Le 15 février 1939, Jean Renoir et sa petite troupe gagnent la Sologne, le lieu choisi pour le tournage. « La Sologne est une région marécageuse entièrement dédiée à la chasse. J’ai horreur de la chasse. Je la considère comme un exercice d’une cruauté inexcusable. En situant mon histoire dans les nuées, je me donnais l’occasion de décrire une partie de chasse. Tous ces éléments se mélangeaient dans ma tête et m’incitaient à trouver une histoire où les utiliser. » (5) Le tournage se passe dans de très bonnes conditions, l’humeur était au beau fixe au sein de l’équipe, acteurs et techniciens confondus.
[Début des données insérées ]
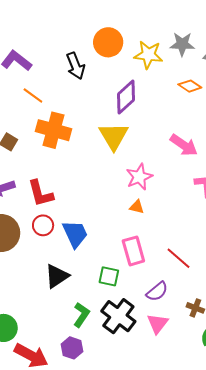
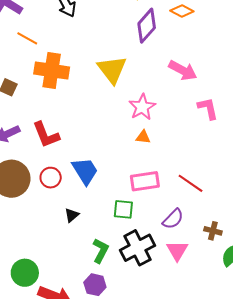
purple diamond: (126, 97) -> (147, 26), moved
red circle: (43, 225) -> (51, 178), moved
pink rectangle: (133, 251) -> (145, 181), turned -76
black triangle: (57, 276) -> (72, 215), size x0.6
black cross: (118, 316) -> (137, 248), turned 32

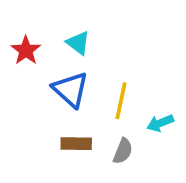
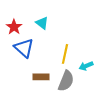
blue triangle: (71, 90) -> (24, 48), moved
gray semicircle: (123, 151) -> (66, 81), size x1.5

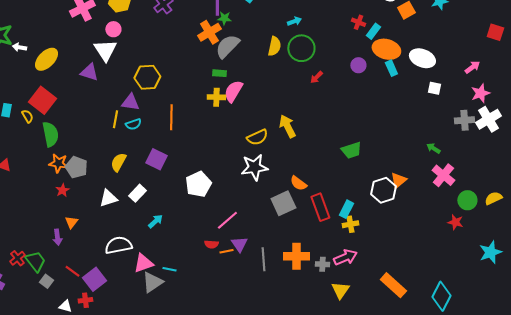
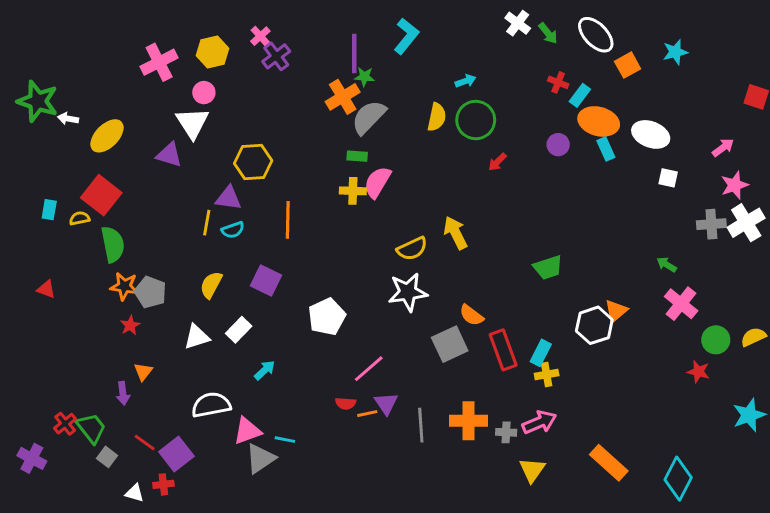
yellow semicircle: (27, 116) -> (80, 218), turned -72

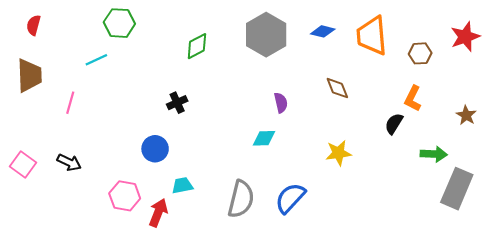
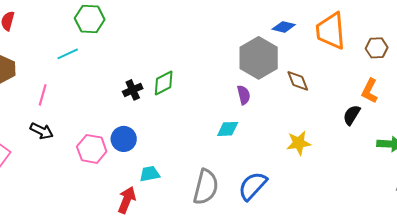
gray hexagon: (266, 35) -> (259, 58), moved
green diamond: (197, 46) -> (164, 83), moved
black cross: (177, 103) -> (133, 90), moved
black arrow: (69, 162) -> (42, 131), moved
pink hexagon: (125, 196) -> (92, 149), moved

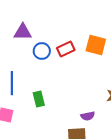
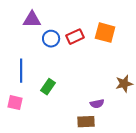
green rectangle: (39, 99) -> (48, 87), turned 49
Renoir est si imprégné du climat de la Sologne qu’il pense un temps tourner son film en couleur. Mais le retard pris sur le temps de travail ne lui permit pas de finaliser l’arrangement qu’il espérait conclure avec la société Technicolor. La situation internationale se dégradant plutôt rapidement (rupture des Accords de Munich, incorporation de territoires au Reich, mobilisation de l’armée française), les artistes réunis en vase clos ont de moins en moins de facilité à s’isoler. Mais cet éloignement va aussi permettre d’accentuer le propos du film, à savoir l’autisme d’une partie de la société, toute recroquevillée sur ses règles de vies désuètes et absente au monde qui l’entoure.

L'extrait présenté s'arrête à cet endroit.